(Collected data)
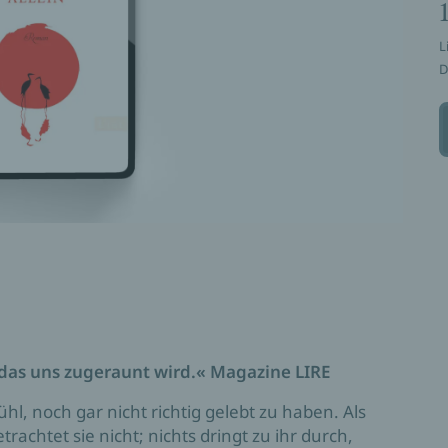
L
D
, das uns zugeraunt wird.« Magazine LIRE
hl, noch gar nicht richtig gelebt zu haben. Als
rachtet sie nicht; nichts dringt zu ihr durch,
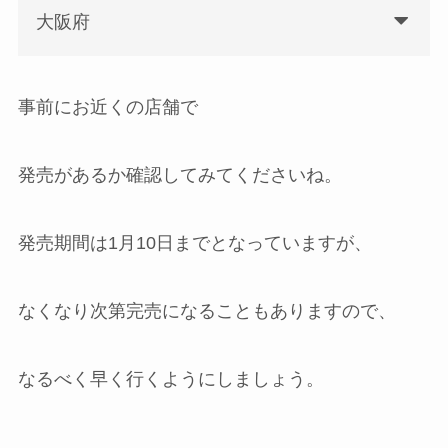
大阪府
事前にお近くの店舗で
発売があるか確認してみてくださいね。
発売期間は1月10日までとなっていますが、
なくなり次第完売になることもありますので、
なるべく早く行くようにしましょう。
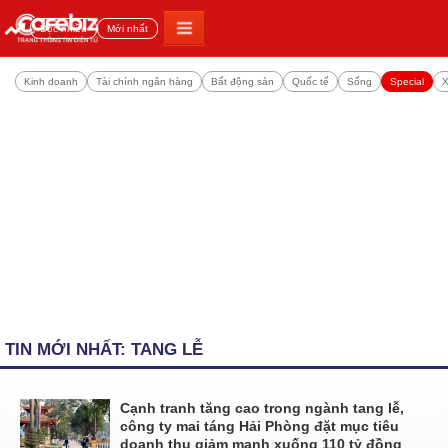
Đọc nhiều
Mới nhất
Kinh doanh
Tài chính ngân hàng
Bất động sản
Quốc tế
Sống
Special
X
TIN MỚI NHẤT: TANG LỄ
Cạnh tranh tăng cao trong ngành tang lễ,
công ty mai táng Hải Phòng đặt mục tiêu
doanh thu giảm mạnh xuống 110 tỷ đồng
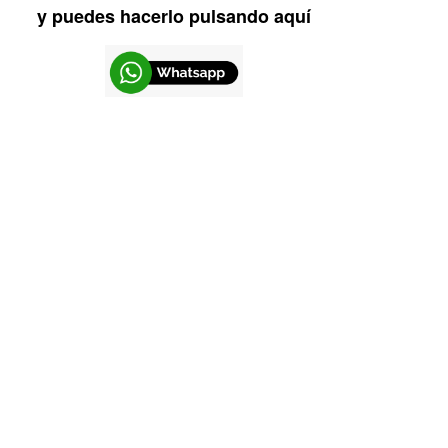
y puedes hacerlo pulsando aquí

==

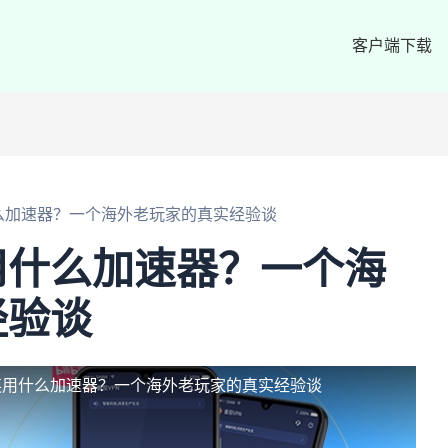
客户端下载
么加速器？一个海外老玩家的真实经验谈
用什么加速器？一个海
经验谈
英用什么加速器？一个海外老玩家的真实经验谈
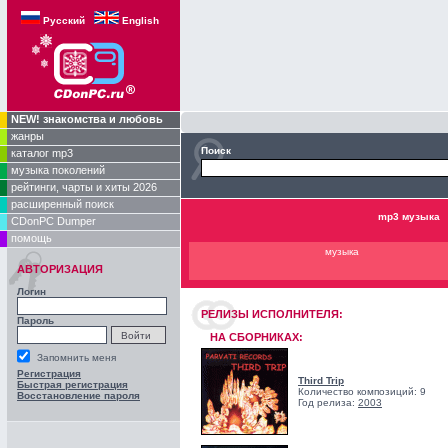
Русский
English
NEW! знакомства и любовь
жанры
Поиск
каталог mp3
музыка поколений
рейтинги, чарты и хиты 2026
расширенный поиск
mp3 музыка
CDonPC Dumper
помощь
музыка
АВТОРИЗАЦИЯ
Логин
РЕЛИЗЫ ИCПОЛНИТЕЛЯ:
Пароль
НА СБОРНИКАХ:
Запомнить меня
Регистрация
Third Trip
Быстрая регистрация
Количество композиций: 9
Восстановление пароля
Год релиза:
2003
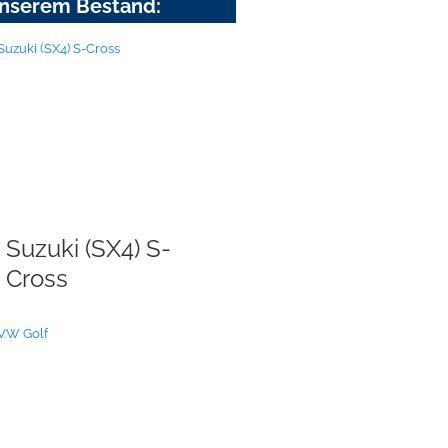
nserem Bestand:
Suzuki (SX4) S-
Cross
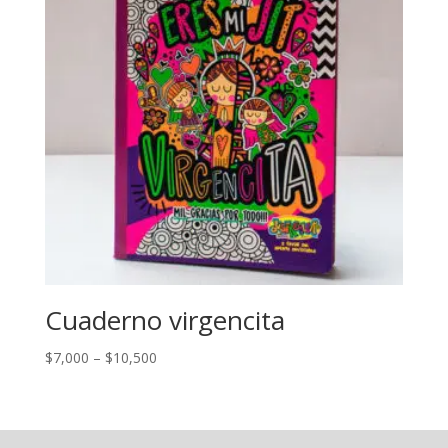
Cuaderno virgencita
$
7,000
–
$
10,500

[TASK ITEM]
Give again, exactly as written above, every line from the one holding "doanh thu giảm mạnh xuống 110 tỷ đồng" to the one holding "y puedes hacerlo pulsando aquí", with both ends kept and the pictures left out.

[EXPECTED ANSWER]
doanh thu giảm mạnh xuống 110 tỷ đồng
y puedes hacerlo pulsando aquí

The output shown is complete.